Post
Topic
Board Bitcoin Discussion
Topic OP
Economical mammoths versus PoW and PoS
by
user512
on 30/06/2019, 16:00:40 UTC
Hi everyone,
last time I thought about centralization making in decentralized networks and systems, exactly about Proof of Stake.
With PoW consensus mechanism, the users can't stop potential malicious user or group of users from simply buying their power in network via buying new ASICs because this isn't directly commited to blockchain.
By the principle you can't stop anyone buy a lot of hashing power. In this way I see PoS as the good way how to avoid this because coins in PoS which make the power can be bought only from blockchain users, so by the other words, users can decide not to make possible centralization because they do not allow selling coins to malicious users or pools. But not at all.
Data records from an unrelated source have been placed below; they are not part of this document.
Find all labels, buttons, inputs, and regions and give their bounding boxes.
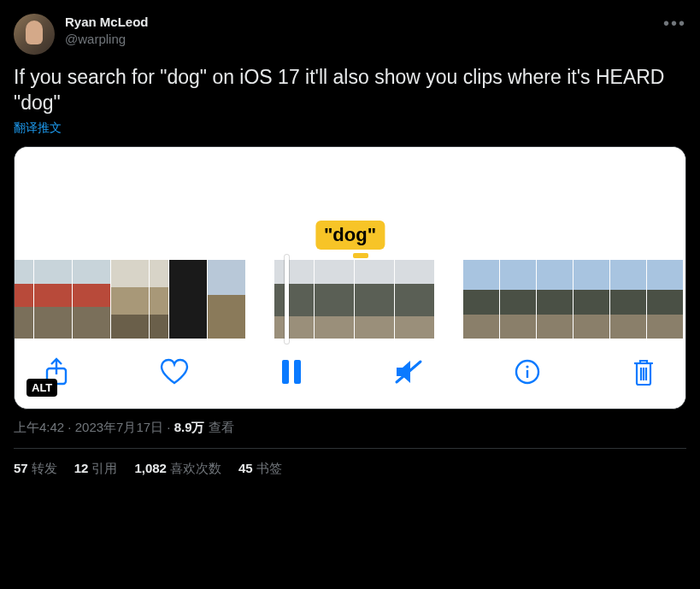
clip-group[interactable] <box>463 260 683 339</box>
clip-group[interactable] <box>15 260 245 339</box>
media-attachment[interactable]: "dog" <box>14 146 686 409</box>
thumbnail <box>73 260 110 339</box>
avatar[interactable] <box>14 14 55 55</box>
thumbnail <box>274 260 314 339</box>
thumbnail <box>15 260 33 339</box>
thumbnail <box>208 260 245 339</box>
caption-marker <box>353 253 368 258</box>
alt-badge[interactable]: ALT <box>26 379 57 397</box>
info-icon[interactable] <box>514 358 541 386</box>
thumbnail <box>610 260 646 339</box>
thumbnail <box>500 260 536 339</box>
thumbnail <box>111 260 149 339</box>
views-label: 查看 <box>209 420 234 434</box>
divider <box>14 448 686 449</box>
user-handle: @warpling <box>65 31 149 48</box>
tweet-stats: 57转发 12引用 1,082喜欢次数 45书签 <box>14 461 686 477</box>
more-options-icon[interactable]: ••• <box>663 14 686 33</box>
playhead[interactable] <box>285 255 289 344</box>
quotes-stat[interactable]: 12引用 <box>74 461 118 477</box>
svg-rect-2 <box>294 360 301 384</box>
likes-stat[interactable]: 1,082喜欢次数 <box>134 461 221 477</box>
retweets-stat[interactable]: 57转发 <box>14 461 57 477</box>
thumbnail <box>395 260 434 339</box>
media-toolbar <box>15 339 685 409</box>
thumbnail <box>355 260 394 339</box>
caption-bubble: "dog" <box>315 221 385 250</box>
thumbnail <box>34 260 72 339</box>
tweet-meta: 上午4:42 · 2023年7月17日 · 8.9万 查看 <box>14 420 686 436</box>
svg-rect-1 <box>282 360 289 384</box>
media-preview-top: "dog" <box>15 147 685 260</box>
bookmarks-stat[interactable]: 45书签 <box>238 461 282 477</box>
thumbnail <box>463 260 499 339</box>
heart-icon[interactable] <box>159 358 190 386</box>
tweet-container: Ryan McLeod @warpling ••• If you search … <box>0 0 700 491</box>
thumbnail <box>150 260 168 339</box>
thumbnail <box>537 260 573 339</box>
display-name: Ryan McLeod <box>65 14 149 31</box>
translate-link[interactable]: 翻译推文 <box>14 121 62 136</box>
video-timeline[interactable] <box>15 260 685 339</box>
pause-icon[interactable] <box>279 358 303 386</box>
svg-point-5 <box>526 365 528 368</box>
tweet-date[interactable]: 2023年7月17日 <box>75 420 163 434</box>
thumbnail <box>647 260 683 339</box>
user-info[interactable]: Ryan McLeod @warpling <box>65 14 149 47</box>
tweet-header: Ryan McLeod @warpling ••• <box>14 14 686 55</box>
views-count: 8.9万 <box>174 420 205 434</box>
tweet-time[interactable]: 上午4:42 <box>14 420 64 434</box>
thumbnail <box>169 260 207 339</box>
mute-icon[interactable] <box>393 358 424 386</box>
tweet-text: If you search for "dog" on iOS 17 it'll … <box>14 65 686 116</box>
clip-group-active[interactable] <box>274 260 434 339</box>
thumbnail <box>574 260 609 339</box>
trash-icon[interactable] <box>631 357 656 386</box>
thumbnail <box>315 260 354 339</box>
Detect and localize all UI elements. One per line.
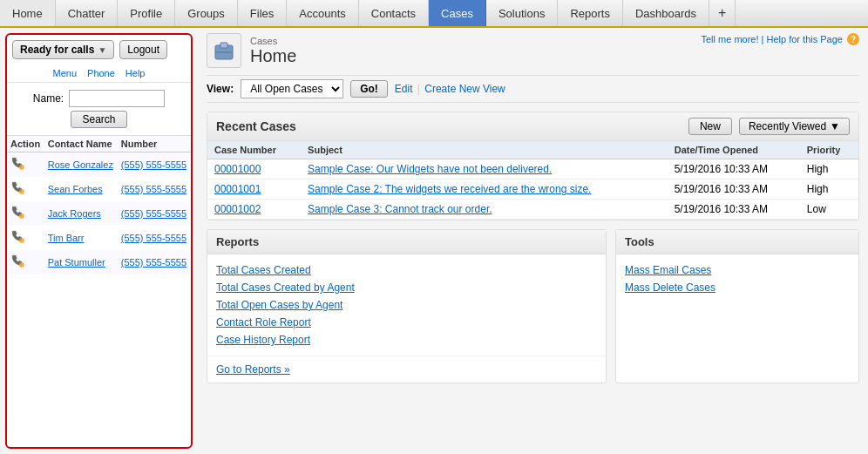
action-header: Action — [7, 136, 44, 152]
contact-table-header: Action Contact Name Number — [7, 136, 191, 152]
nav-item-dashboards[interactable]: Dashboards — [623, 0, 709, 26]
case-date: 5/19/2016 10:33 AM — [668, 180, 800, 200]
nav-item-accounts[interactable]: Accounts — [287, 0, 358, 26]
number-cell: (555) 555-5555 — [118, 177, 191, 201]
page-header-right: Tell me more! | Help for this Page ? — [701, 33, 859, 45]
edit-view-link[interactable]: Edit — [395, 83, 413, 95]
action-cell — [7, 177, 44, 201]
phone-number-link[interactable]: (555) 555-5555 — [121, 159, 186, 170]
help-link[interactable]: Help — [125, 68, 146, 78]
svg-point-4 — [19, 262, 24, 268]
case-date: 5/19/2016 10:33 AM — [668, 159, 800, 180]
phone-call-icon[interactable] — [10, 163, 26, 173]
case-number-link[interactable]: 00001001 — [214, 183, 261, 195]
goto-reports-link[interactable]: Go to Reports » — [207, 356, 606, 383]
name-input[interactable] — [69, 90, 165, 107]
page-title: Home — [250, 46, 296, 66]
svg-point-1 — [19, 189, 24, 194]
tool-link[interactable]: Mass Delete Cases — [625, 279, 850, 296]
tell-me-more-link[interactable]: Tell me more! — [701, 34, 758, 44]
number-cell: (555) 555-5555 — [118, 250, 191, 274]
svg-point-3 — [19, 238, 24, 243]
case-number-link[interactable]: 00001000 — [214, 163, 261, 175]
case-subject-link[interactable]: Sample Case: Our Widgets have not been d… — [308, 163, 552, 175]
phone-call-icon[interactable] — [10, 212, 26, 222]
name-search-area: Name: Search — [7, 83, 191, 136]
table-row: Jack Rogers (555) 555-5555 — [7, 201, 191, 226]
nav-item-cases[interactable]: Cases — [429, 0, 486, 26]
recent-cases-panel: Recent Cases New Recently Viewed ▼ Case … — [207, 112, 859, 220]
nav-item-reports[interactable]: Reports — [558, 0, 623, 26]
nav-item-chatter[interactable]: Chatter — [56, 0, 119, 26]
recently-viewed-label: Recently Viewed — [749, 120, 826, 132]
page-header-left: Cases Home — [207, 33, 296, 68]
contact-name-cell: Rose Gonzalez — [44, 152, 118, 178]
create-view-link[interactable]: Create New View — [424, 83, 505, 95]
cases-table: Case Number Subject Date/Time Opened Pri… — [207, 141, 858, 220]
ready-for-calls-button[interactable]: Ready for calls ▼ — [12, 40, 114, 59]
report-link[interactable]: Case History Report — [216, 331, 597, 349]
page-title-block: Cases Home — [250, 36, 296, 66]
contact-name-cell: Jack Rogers — [44, 201, 118, 226]
recently-viewed-button[interactable]: Recently Viewed ▼ — [739, 118, 850, 135]
case-subject-link[interactable]: Sample Case 3: Cannot track our order. — [308, 203, 492, 215]
nav-item-solutions[interactable]: Solutions — [486, 0, 558, 26]
contact-name-link[interactable]: Pat Stumuller — [48, 257, 105, 268]
phone-call-icon[interactable] — [10, 236, 26, 247]
breadcrumb: Cases — [250, 36, 296, 46]
phone-link[interactable]: Phone — [87, 68, 115, 78]
dropdown-arrow-icon: ▼ — [98, 45, 106, 55]
tools-panel: Tools Mass Email CasesMass Delete Cases — [615, 229, 859, 383]
case-number-link[interactable]: 00001002 — [214, 203, 261, 215]
svg-point-2 — [19, 213, 24, 219]
top-navigation: HomeChatterProfileGroupsFilesAccountsCon… — [0, 0, 868, 28]
nav-item-contacts[interactable]: Contacts — [359, 0, 429, 26]
nav-item-files[interactable]: Files — [238, 0, 287, 26]
contact-name-link[interactable]: Jack Rogers — [48, 208, 101, 219]
phone-number-link[interactable]: (555) 555-5555 — [121, 184, 186, 194]
reports-panel-header: Reports — [207, 230, 606, 254]
number-header: Number — [118, 136, 191, 152]
logout-button[interactable]: Logout — [119, 40, 167, 59]
nav-item-groups[interactable]: Groups — [175, 0, 238, 26]
contact-name-link[interactable]: Rose Gonzalez — [48, 159, 113, 170]
tool-link[interactable]: Mass Email Cases — [625, 261, 850, 279]
report-link[interactable]: Total Cases Created — [216, 261, 597, 279]
number-cell: (555) 555-5555 — [118, 201, 191, 226]
help-icon: ? — [847, 33, 859, 45]
sidebar-links: Menu Phone Help — [7, 64, 191, 83]
view-bar: View: All Open Cases Go! Edit | Create N… — [207, 75, 859, 103]
view-links: Edit | Create New View — [395, 83, 505, 95]
report-link[interactable]: Contact Role Report — [216, 314, 597, 331]
menu-link[interactable]: Menu — [53, 68, 78, 78]
report-link[interactable]: Total Cases Created by Agent — [216, 279, 597, 296]
view-select[interactable]: All Open Cases — [241, 79, 343, 98]
number-cell: (555) 555-5555 — [118, 152, 191, 178]
phone-call-icon[interactable] — [10, 187, 26, 198]
contact-name-cell: Pat Stumuller — [44, 250, 118, 274]
report-link[interactable]: Total Open Cases by Agent — [216, 296, 597, 314]
new-case-button[interactable]: New — [688, 118, 732, 135]
contact-name-link[interactable]: Tim Barr — [48, 233, 85, 243]
nav-item-profile[interactable]: Profile — [118, 0, 175, 26]
cases-icon — [207, 33, 241, 68]
case-priority: Low — [800, 200, 858, 220]
go-button[interactable]: Go! — [350, 80, 388, 98]
phone-number-link[interactable]: (555) 555-5555 — [121, 257, 186, 268]
search-button[interactable]: Search — [71, 111, 126, 128]
contact-name-cell: Sean Forbes — [44, 177, 118, 201]
phone-number-link[interactable]: (555) 555-5555 — [121, 233, 186, 243]
help-page-link[interactable]: Help for this Page — [767, 34, 843, 44]
case-priority: High — [800, 180, 858, 200]
tools-panel-header: Tools — [616, 230, 858, 254]
case-subject-link[interactable]: Sample Case 2: The widgets we received a… — [308, 183, 591, 195]
action-cell — [7, 201, 44, 226]
phone-call-icon[interactable] — [10, 261, 26, 271]
phone-number-link[interactable]: (555) 555-5555 — [121, 208, 186, 219]
number-cell: (555) 555-5555 — [118, 226, 191, 250]
contact-table: Action Contact Name Number Rose Gonzalez — [7, 136, 191, 274]
nav-item-+[interactable]: + — [709, 0, 736, 26]
nav-item-home[interactable]: Home — [0, 0, 56, 26]
contact-name-link[interactable]: Sean Forbes — [48, 184, 103, 194]
contact-name-header: Contact Name — [44, 136, 118, 152]
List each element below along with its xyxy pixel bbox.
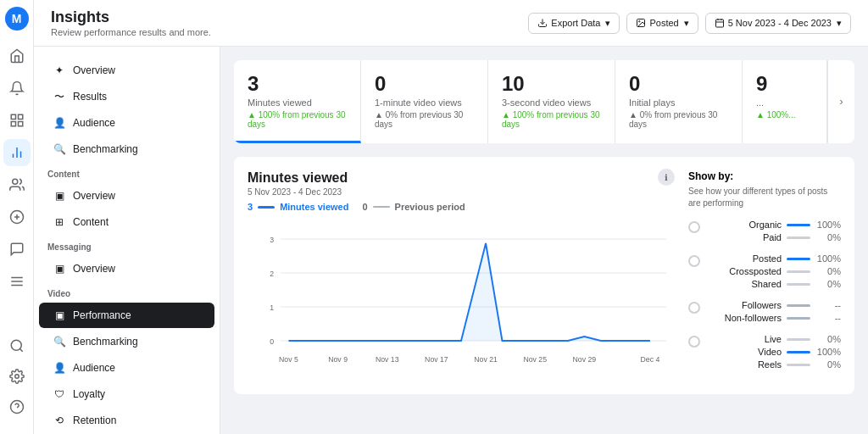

However, there are many ways how can centralization-lust groups hide their behavior by TOR principles, so you can think that you are selling your Ether or imaginary Bitcoin with PoS to common user, but the wallet is held by centralized mammoth. So the PoW is weak in holding too many coins instead of too many ASIC cards for mining, plus - and ironically - there isn't any way how to redistribute coins in free and decentralized manner as in PoW.
For example, state can always take control over the PoS network by anonymously buying the majority of the coins (it doesn't need to use violence, it can just use its economical dominance). There isn't any way how to recognise between institutional buyer and common buyer in the manner: No! You're Big Bro! I don't sell you 100 000 000 ETH, because you will take control over Ethereum blockchain!
By the way, if there will be any true-blockchain-decision-making mechanism, in pseudoanonymous network you can't recognize that the state is getting control over it (of course - if will the attack for getting control well distributed).
But if you assumpt, that there are only certain ways how to buy crypto if you don't have any digital coin for exchange yet, you probably can recognize it.
But clearly hypothetically, if all assets, cars and things for everyday use will be smart contract ensured, the only way how to buy crypto will be simpy trade your smart asset with it, and that means no identity revealing at the entry of trade, so the full pseudoanonymity (you will be sure not able to recognize between state and common user).
Anyway, the states can't buy all digital coins in the world, that unluckily don't figure them out from taking control over early beginning blockchains.
If you have any ideas how to avoid taking control over blockchains by economical mammoths, please reply. At now I see the biggest problem in the side of recognizing between state and the others.